An unchanged copy of all the lines below is expected, and it should contain no pictures.
--- --- ---
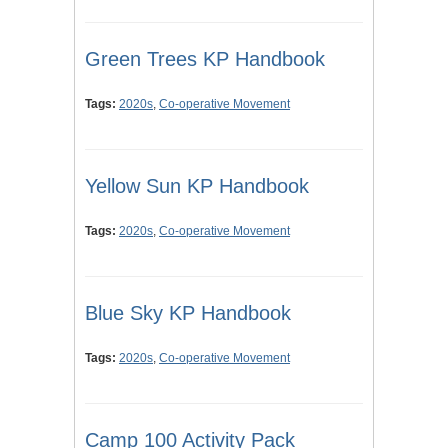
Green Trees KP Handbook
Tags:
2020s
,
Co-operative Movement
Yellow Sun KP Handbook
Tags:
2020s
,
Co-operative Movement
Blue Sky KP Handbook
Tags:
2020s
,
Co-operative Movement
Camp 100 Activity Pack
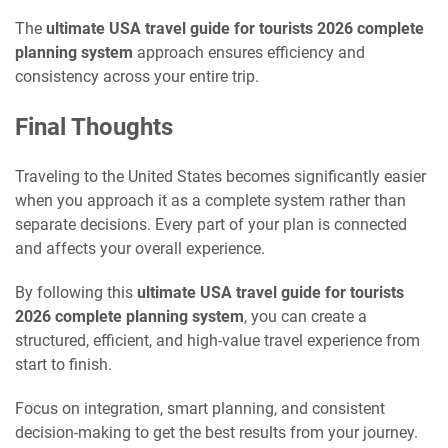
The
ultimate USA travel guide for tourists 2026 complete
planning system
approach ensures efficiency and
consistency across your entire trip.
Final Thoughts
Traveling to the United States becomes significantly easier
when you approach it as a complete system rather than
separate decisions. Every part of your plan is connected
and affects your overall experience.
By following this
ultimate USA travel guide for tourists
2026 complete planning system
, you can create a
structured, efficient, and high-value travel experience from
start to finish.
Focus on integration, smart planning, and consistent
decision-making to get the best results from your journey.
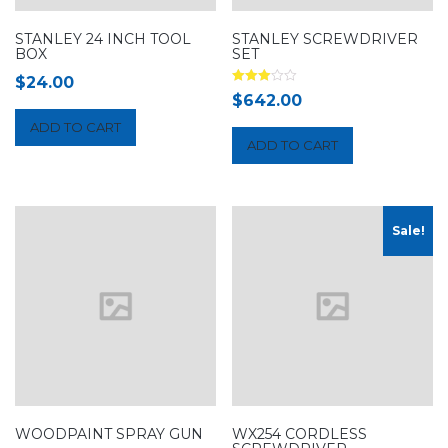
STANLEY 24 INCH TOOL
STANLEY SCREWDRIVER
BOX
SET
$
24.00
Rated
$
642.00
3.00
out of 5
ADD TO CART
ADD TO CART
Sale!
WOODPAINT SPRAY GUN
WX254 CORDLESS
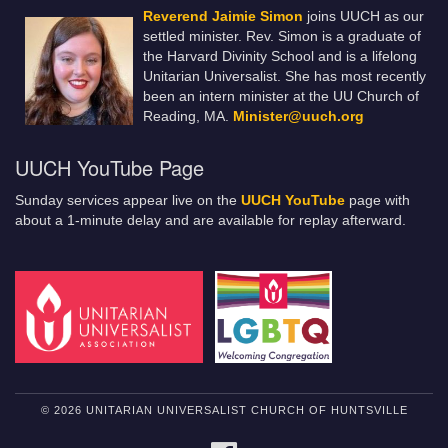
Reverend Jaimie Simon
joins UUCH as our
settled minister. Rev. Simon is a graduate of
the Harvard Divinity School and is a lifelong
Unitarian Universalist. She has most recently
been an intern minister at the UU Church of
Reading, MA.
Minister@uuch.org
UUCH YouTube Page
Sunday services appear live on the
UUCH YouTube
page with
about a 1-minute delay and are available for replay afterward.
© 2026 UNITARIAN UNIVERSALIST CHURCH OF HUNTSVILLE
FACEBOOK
--- --- ---
### Output below
Green Trees KP Handbook
Tags:
2020s
,
Co-operative Movement
Yellow Sun KP Handbook
Tags:
2020s
,
Co-operative Movement
Blue Sky KP Handbook
Tags:
2020s
,
Co-operative Movement
Camp 100 Activity Pack
The
ultimate USA travel guide for tourists 2026 complete
planning system
approach ensures efficiency and
consistency across your entire trip.
Final Thoughts
Traveling to the United States becomes significantly easier
when you approach it as a complete system rather than
separate decisions. Every part of your plan is connected
and affects your overall experience.
By following this
ultimate USA travel guide for tourists
2026 complete planning system
, you can create a
structured, efficient, and high-value travel experience from
start to finish.
Focus on integration, smart planning, and consistent
decision-making to get the best results from your journey.
STANLEY 24 INCH TOOL
STANLEY SCREWDRIVER
BOX
SET
$
24.00
Rated
$
642.00
3.00
out of 5
ADD TO CART
ADD TO CART
Sale!
WOODPAINT SPRAY GUN
WX254 CORDLESS
Reverend Jaimie Simon
joins UUCH as our
settled minister. Rev. Simon is a graduate of
the Harvard Divinity School and is a lifelong
Unitarian Universalist. She has most recently
been an intern minister at the UU Church of
Reading, MA.
Minister@uuch.org
UUCH YouTube Page
Sunday services appear live on the
UUCH YouTube
page with
about a 1-minute delay and are available for replay afterward.
© 2026 UNITARIAN UNIVERSALIST CHURCH OF HUNTSVILLE
FACEBOOK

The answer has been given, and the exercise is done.